» **Description of the task**: Within the records that follow, find every line containing the string "décembre". Copy those lines.

· · · ·

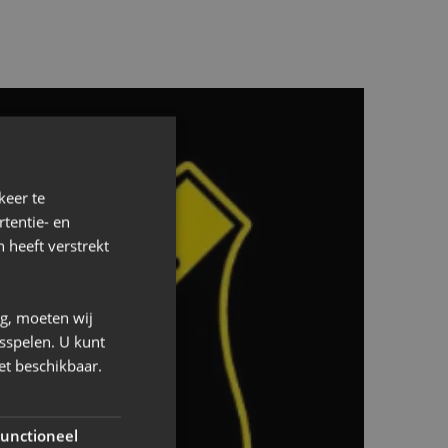
 - NAC?
keer te
tentie- en
1 augustus om 16:00
 heeft verstrekt
digen!
ng, moeten wij
sspelen. U kunt
et beschikbaar.
sdatum is 26 juni
unctioneel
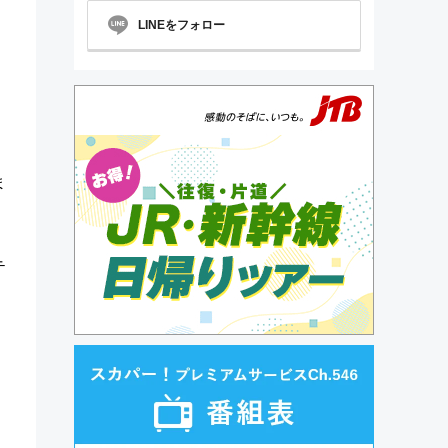
LINEをフォロー
ま
。
テ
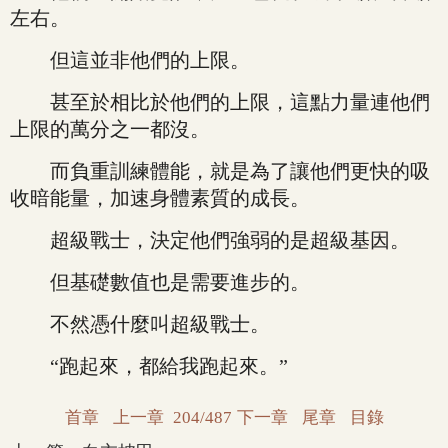
左右。
但這並非他們的上限。
甚至於相比於他們的上限，這點力量連他們
上限的萬分之一都沒。
而負重訓練體能，就是為了讓他們更快的吸
收暗能量，加速身體素質的成長。
超級戰士，決定他們強弱的是超級基因。
但基礎數值也是需要進步的。
不然憑什麼叫超級戰士。
“跑起來，都給我跑起來。”
首章
上一章
204/487
下一章
尾章
目錄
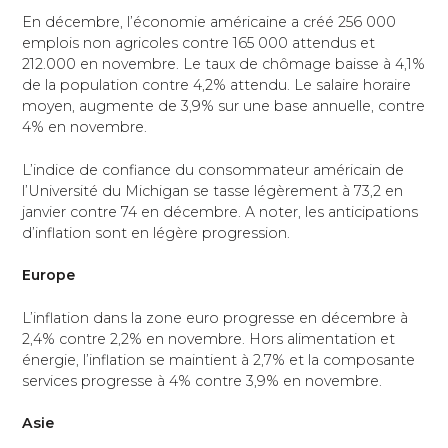
En décembre, l’économie américaine a créé 256 000
emplois non agricoles contre 165 000 attendus et
212.000 en novembre. Le taux de chômage baisse à 4,1%
de la population contre 4,2% attendu. Le salaire horaire
moyen, augmente de 3,9% sur une base annuelle, contre
4% en novembre.
L’indice de confiance du consommateur américain de
l’Université du Michigan se tasse légèrement à 73,2 en
janvier contre 74 en décembre. A noter, les anticipations
d’inflation sont en légère progression.
Europe
L’inflation dans la zone euro progresse en décembre à
2,4% contre 2,2% en novembre. Hors alimentation et
énergie, l’inflation se maintient à 2,7% et la composante
services progresse à 4% contre 3,9% en novembre.
Asie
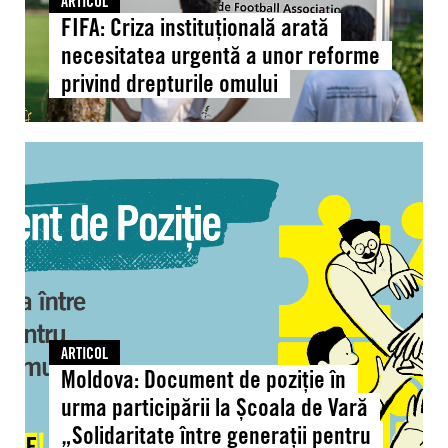
ARTICOL
drepturile
FIFA: Criza instituțională arată
omului
necesitatea urgentă a unor reforme
privind drepturile omului
Moldova:
Document
de
poziție
în
urma
participării
la
Școala
ARTICOL
de
Moldova: Document de poziție în
Vară
urma participării la Școala de Vară
„Solidaritate
„Solidaritate între generații pentru
între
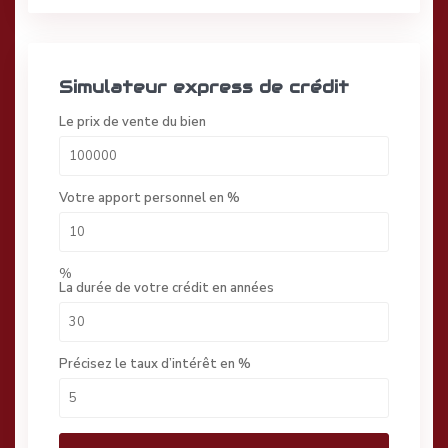
Simulateur express de crédit
Le prix de vente du bien
Votre apport personnel en %
%
La durée de votre crédit en années
Précisez le taux d’intérêt en %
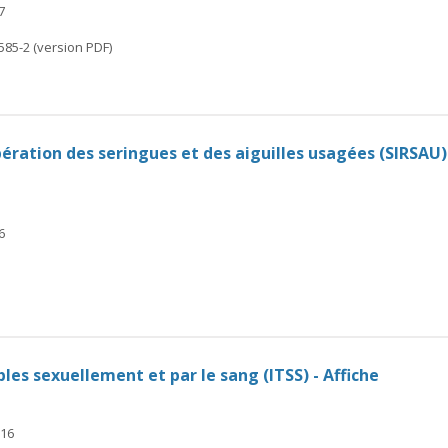
7
585-2 (version PDF)
ération des seringues et des aiguilles usagées (SIRSAU
6
les sexuellement et par le sang (ITSS) - Affiche
016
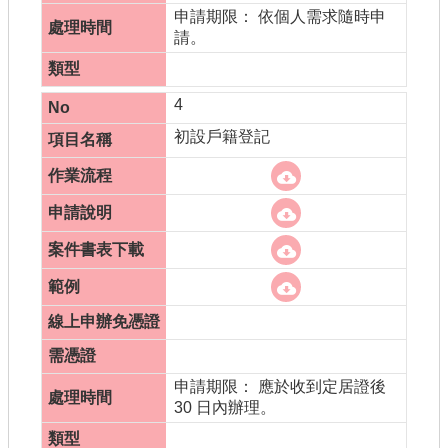
申請期限： 依個人需求隨時申
請。
4
初設戶籍登記
申請期限： 應於收到定居證後
30 日內辦理。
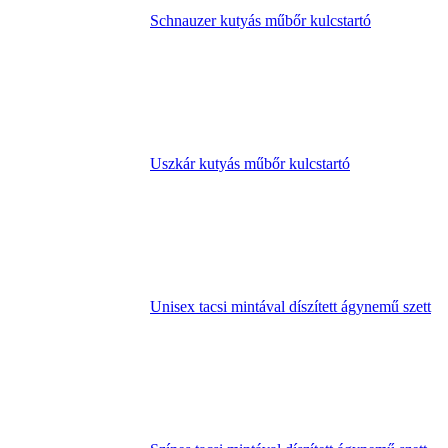
Schnauzer kutyás műbőr kulcstartó
Uszkár kutyás műbőr kulcstartó
Unisex tacsi mintával díszített ágynemű szett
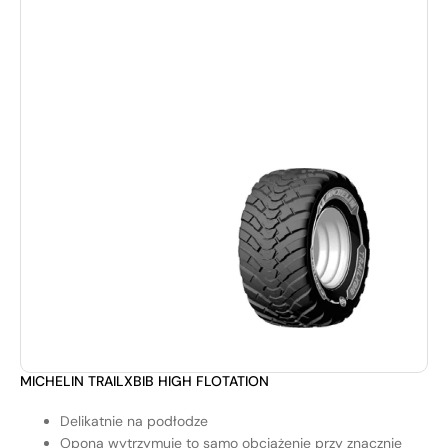
MICHELIN TRAILXBIB HIGH FLOTATION
Delikatnie na podłodze
Opona wytrzymuje to samo obciążenie przy znacznie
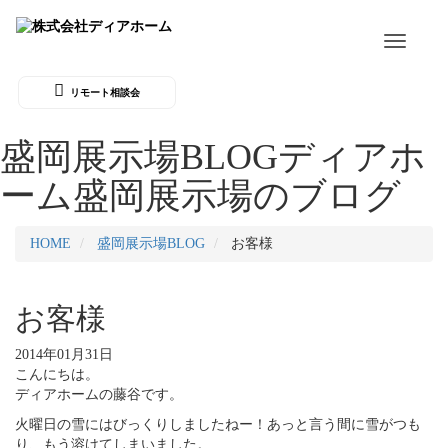
Toggle
navigati
リモート相談会
盛岡展示場BLOG
ディアホ
ーム盛岡展示場のブログ
HOME
盛岡展示場BLOG
お客様
お客様
2014年01月31日
こんにちは。
ディアホームの藤谷です。
火曜日の雪にはびっくりしましたねー！あっと言う間に雪がつも
り、もう溶けてしまいました。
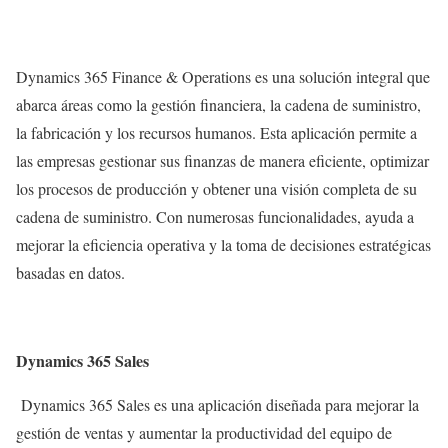
Dynamics 365 Finance & Operations es una solución integral que
abarca áreas como la gestión financiera, la cadena de suministro,
la fabricación y los recursos humanos. Esta aplicación permite a
las empresas gestionar sus finanzas de manera eficiente, optimizar
los procesos de producción y obtener una visión completa de su
cadena de suministro. Con numerosas funcionalidades, ayuda a
mejorar la eficiencia operativa y la toma de decisiones estratégicas
basadas en datos.
Dynamics 365 Sales
Dynamics 365 Sales es una aplicación diseñada para mejorar la
gestión de ventas y aumentar la productividad del equipo de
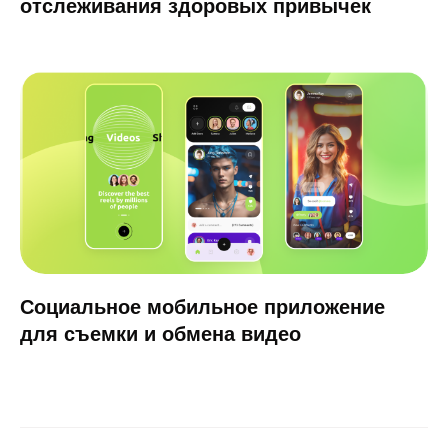
ваш стартап и растите в единорога! 🦄
Подробнее ➔
Социальное мобильное приложение
для съемки и обмена видео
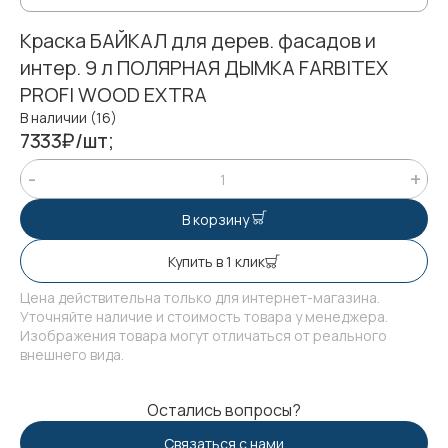
Краска БАЙКАЛ для дерев. фасадов и
интер. 9 л ПОЛЯРНАЯ ДЫМКА FARBITEX
PROFI WOOD EXTRA
В наличии (16)
7333₽/шт;
В корзину
Купить в 1 клик
Цена действительна только для интернет-магазина.
Уточняйте наличие и стоимость товара у менеджера.
Изображения товара могут отличаться от реального
внешнего вида.
Остались вопросы?
Связаться с нами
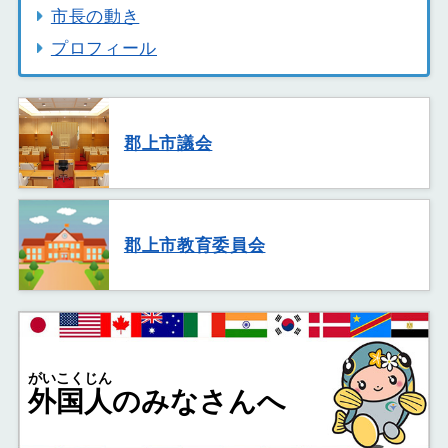
市長の動き
プロフィール
郡上市議会
郡上市教育委員会
がいこくじん
外国人
のみなさんへ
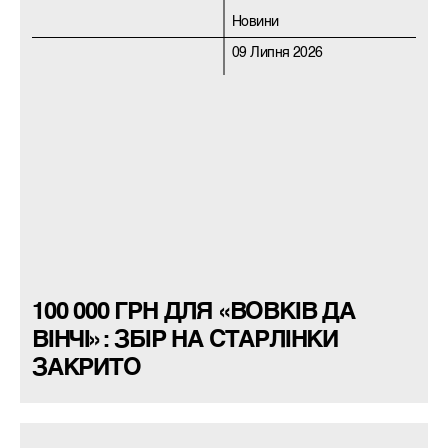
Новини
09 Липня 2026
100 000 ГРН ДЛЯ «ВОВКІВ ДА
ВІНЧІ»: ЗБІР НА СТАРЛІНКИ
ЗАКРИТО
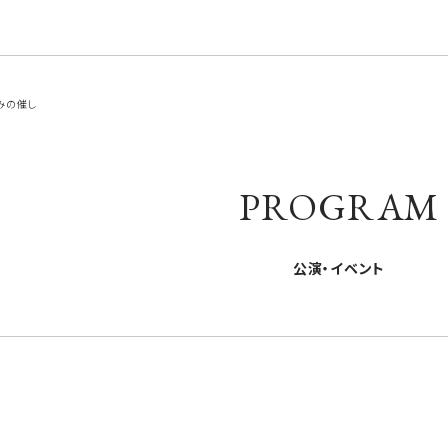
みの催し
PROGRAM
公演・イベント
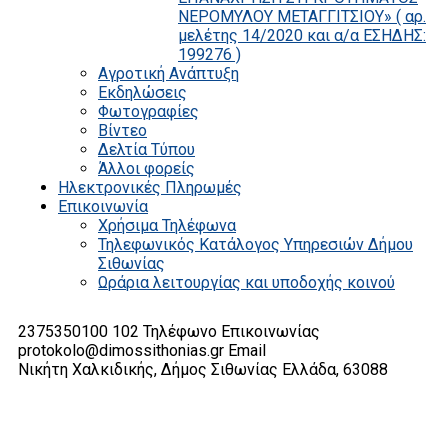
ΝΕΡΟΜΥΛΟΥ ΜΕΤΑΓΓΙΤΣΙΟΥ» ( αρ.
μελέτης 14/2020 και α/α ΕΣΗΔΗΣ:
199276 )
Αγροτική Ανάπτυξη
Εκδηλώσεις
Φωτογραφίες
Βίντεο
Δελτία Τύπου
Άλλοι φορείς
Ηλεκτρονικές Πληρωμές
Επικοινωνία
Χρήσιμα Τηλέφωνα
Τηλεφωνικός Κατάλογος Υπηρεσιών Δήμου
Σιθωνίας
Ωράρια λειτουργίας και υποδοχής κοινού
2375350100 102
Τηλέφωνο Επικοινωνίας
protokolo@dimossithonias.gr
Email
Νικήτη Χαλκιδικής, Δήμος Σιθωνίας
Ελλάδα, 63088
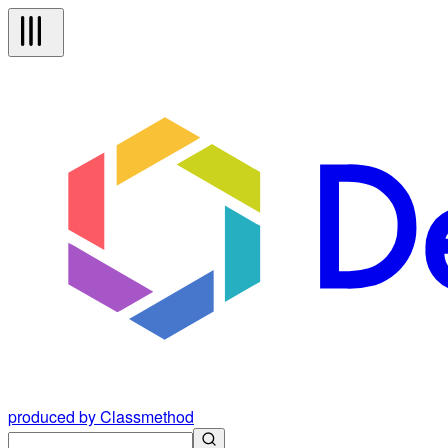
produced by Classmethod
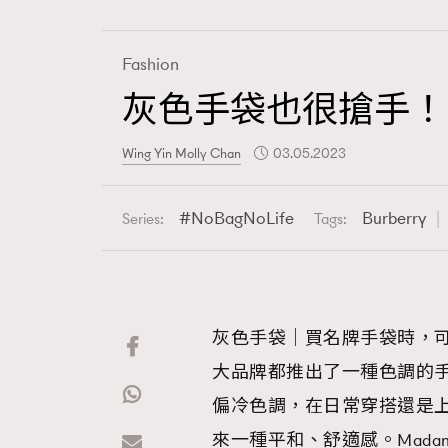
Fashion
灰色手袋也很搶手！
Fashion
Wing Yin Molly Chan
03.05.2023
Art
NoBagNoLife
Burberry
Series:
Tags:
Wellness
灰色手袋｜買名牌手袋時，
大品牌都推出了一種色調的
Paris
偏冷色調，在日常穿搭還是
來一種平和、舒適感。Madam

· · · ·

» **Response below**:
En décembre, l’économie américaine a créé 256 000
janvier contre 74 en décembre. A noter, les anticipations
L’inflation dans la zone euro progresse en décembre à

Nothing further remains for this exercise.